Il sogno, per te che hai mosso i primi passi nel mondo della comunicazione negli anni ’80 (del ventesimo secolo!), era di creare campagne pubblicitarie come quella di Pippo, l’ippopotamo blu della Lines, o gli spot geniali di Annamaria Testa per Ferrarelle. Erano sogni fatti di creatività pura, di campagne che scolpivano l’immaginario collettivo e che restavano nella memoria di tutti. Oggi, a quarant’anni di distanza, i sogni delle nuove generazioni che si affacciano al mondo della comunicazione pubblicitaria, sono profondamente cambiati, “plasmati” da un panorama digitale che ha riscritto ogni regola.
Mentre la tua epoca era dominata da pochi, grandi canali di massa come la televisione e la stampa, i giovani di oggi vivono in un ecosistema frammentato, dove la comunicazione è ovunque: sui social media, nei video di TikTok, nei podcast e nelle newsletter. Non si tratta più solo di creare un messaggio che arrivi a milioni di persone, ma di costruire una connessione autentica e significativa con community specifiche.
Il sogno del pubblicitario, Il desiderio di lasciare un segno, ma in un modo diverso…
Se il tuo obiettivo era creare un’icona destinata a durare nel tempo, l’ambizione odierna è spesso quella di generare un impatto immediato e misurabile. I giovani pubblicitari (content creator?) sognano di vedere i propri contenuti diventare virali in poche ore, di influenzare le conversazioni online e di costruire engagement in tempo reale. La campagna che fa sorridere o riflettere non è più l’unico obiettivo; oggi si cerca di stimolare l’azione: un “mi piace”, un commento, una condivisione, un acquisto.
Non si tratta di mancanza di ideali. Al contrario, molti giovani scelgono questo settore proprio perché vogliono essere agenti di un cambiamento positivo ed immediato. Sognano di lavorare per aziende che riflettano i loro valori, di lanciare campagne che promuovano la sostenibilità, l’inclusione o la giustizia sociale. L’obiettivo non è solo vendere un prodotto, ma vendere un’idea o una causa in cui credono profondamente.
Il sogno del pubblicitario della generazione Z: creatività fluida e un ruolo in continua evoluzione.
Un’altra grande differenza riguarda la definizione stessa di “creativo”. Mentre ai tuoi tempi c’erano ruoli ben definiti (copywriter, art director, illustratore), oggi le barriere sono molto più fluide (forse il vero problema, la poca definizione dei ruoli).

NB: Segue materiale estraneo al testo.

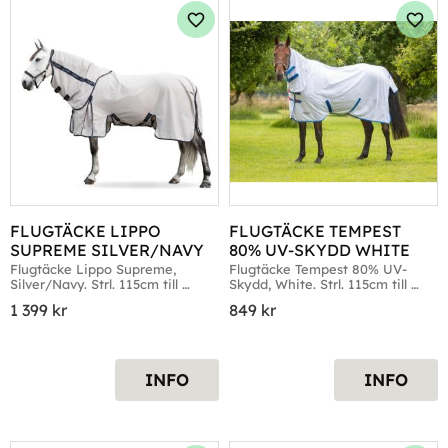
Lägg till i favoriter
Lägg 
FLUGTÄCKE LIPPO 
FLUGTÄCKE TEMPEST 
SUPREME SILVER/NAVY
80% UV-SKYDD WHITE
Flugtäcke Lippo Supreme, 
Flugtäcke Tempest 80% UV-
Silver/Navy. Strl. 115cm till 
Skydd, White. Strl. 115cm till 
165cm
165cm
1 399
kr
849
kr
INFO
INFO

Un giovane aspirante comunicatore non sogna solo di essere un art director, ma magari un “content creator” che sa scrivere, montare video, analizzare dati e interagire con la community, tutto in una sola persona (un dramma vero!).
Il lavoro si è evoluto da un mestiere artigianale e direi dalle radici artistiche a una professione multidisciplinare, dove la capacità di adattarsi rapidamente ai nuovi trend e alle nuove piattaforme è fondamentale. L’ambizione è quella di non rimanere fermi, di imparare costantemente e di sperimentare con formati e linguaggi sempre diversi.
In un certo senso, le nuove generazioni non sognano più di creare l’ippopotamo blu del futuro. Il loro sogno è forse più intimo e personale, meno legato a un singolo “capolavoro” e più alla capacità di essere una voce rilevante e influente in un dialogo globale e in continua evoluzione.